GPT-5.4 Mini and Nano Arrive, but Higher Prices Leave a Bitter Taste

Editor J Mar 18, 2026

OpenAI unveiled GPT-5.4 Mini and Nano as its 'most powerful small models.' Mini reaches 94% of the full model's SWE-Bench Pro score, but pricing up to 4x higher than predecessors and long-context performance gaps are sparking debate.

On March 17, 2026, OpenAI unveiled GPT-5.4 Mini and GPT-5.4 Nano. Marketed as the company's "most powerful small models," both support 400K-token context windows and text/image multimodal input, posting benchmark numbers that approach the full-size GPT-5.4. But the pricing tells a different story: input costs have jumped up to 4x compared to the previous GPT-5 mini.

Small Models Reaching 94% of Full Model Performance

GPT-5.4 Mini Nano benchmark comparison chart — Benchmark comparison of GPT-5.4 Mini/Nano vs full model and GPT-5 mini

GPT-5.4 Mini scored 54.4% on SWE-Bench Pro, reaching 94% of the full GPT-5.4's 57.7%. Compared to GPT-5 mini's 45.7%, this represents a generational leap.

The core benchmark numbers highlight Mini's impressive gains. On GPQA Diamond, which measures advanced scientific reasoning, Mini scored 88.0%, narrowing the gap with the full model (93.0%) to just 5 percentage points. On Terminal-Bench 2.0, it posted 60.0%, surging 21.8 points ahead of GPT-5 mini's 38.2%. In Toolathlon, which evaluates tool-use capability, Mini reached 42.9%, well beyond GPT-5 mini's 26.9%.

Nano delivers surprising numbers for its price tier as well. With 52.4% on SWE-Bench Pro and 82.8% on GPQA Diamond, it outperforms previous-generation mid-tier models. The fact that OpenAI's cheapest model ever exceeds earlier mini-class performance underscores how rapidly small models are evolving.

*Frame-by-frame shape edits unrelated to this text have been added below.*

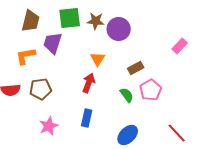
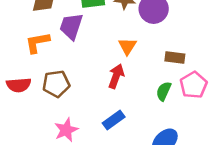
brown rectangle: (136, 68) -> (175, 57), turned 35
green semicircle: (127, 95) -> (164, 91), turned -119
blue rectangle: (87, 118) -> (114, 120), turned 42

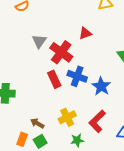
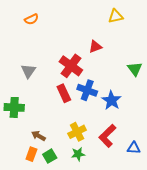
gray triangle: (39, 41) -> (28, 71), moved
brown arrow: (37, 123) -> (39, 136), moved
green star: (77, 140) -> (78, 154), moved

Performance Gains Shadowed by Higher Prices

The sticking point is pricing. GPT-5.4 Mini's API costs $0.75 per million input tokens and $4.50 per million output tokens. Cached input drops to $0.075, but compared to GPT-5 mini, input costs have tripled and output costs are 2.25x higher. Nano sits at $0.20 input and $1.25 output, representing 4x and 3.125x increases respectively over its predecessor.

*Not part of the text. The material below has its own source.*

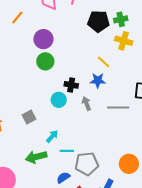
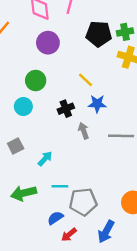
purple circle: (43, 39) -> (48, 43), moved
yellow line: (104, 62) -> (86, 80), moved
black cross: (71, 85) -> (66, 109), turned -32
cyan circle: (59, 100) -> (23, 106), moved
cyan arrow: (52, 136) -> (45, 159), moved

Small AI model pricing comparison (March 2026)

Model	Input/1M tokens	Cached	Output/1M tokens	vs Previous
GPT-5.4 Mini	$0.75	$0.075	$4.50	3x input, 2.25x output
GPT-5.4 Nano	$0.20	$0.02	$1.25	4x input, 3.125x output
Gemini 3.1 Flash-Lite	$0.25	-	$1.50	-
Claude 4.5 Haiku	Higher	-	Higher	-

Nano remains cheaper than Gemini 3.1 Flash-Lite ($0.25 input, $1.50 output), maintaining its position in the lowest-cost tier. But the disconnect between the market's expectation that small models should be cheap and the reality of up to 4x price increases has sparked heated debate. Whether the performance gains justify the price hikes ultimately depends on each developer's usage patterns.

Developer Community: Between Praise and Skepticism

Reactions from Hacker News and X (formerly Twitter) are split. Some developers praised improved step-by-step reasoning in coding tasks, while others pointed out persistent shortcomings in frontend code quality and external tool integration. Questions about whether real-world production coding performance matches the benchmark numbers surfaced repeatedly.

Pushback against the price increases is considerable. The representative criticism: "If costs go up alongside performance, what's the point of small models?" The counterargument notes that per-performance costs remain far below the full model, and usage patterns with high cache hit rates can drive actual costs down significantly.

A New Phase in the Small Model War

The launch of GPT-5.4 Mini and Nano escalates competition in the small AI model market. Google's Gemini 3.1 Flash-Lite leads in throughput and speed, Anthropic's Claude 4.5 Haiku specializes in agent workflows, and now OpenAI plays the near-full-model performance card.

Yet the title of 'most powerful small model' does not automatically mean 'most suitable small model.' Long-context performance degradation, up to 4x price increases over predecessors, and Nano's API-only availability are variables developers must weigh before choosing. The same question that dominates the frontier model market repeats itself in the small model space: which model best fits my workload? The lesson that topping benchmarks does not equal being the best choice applies here just as much.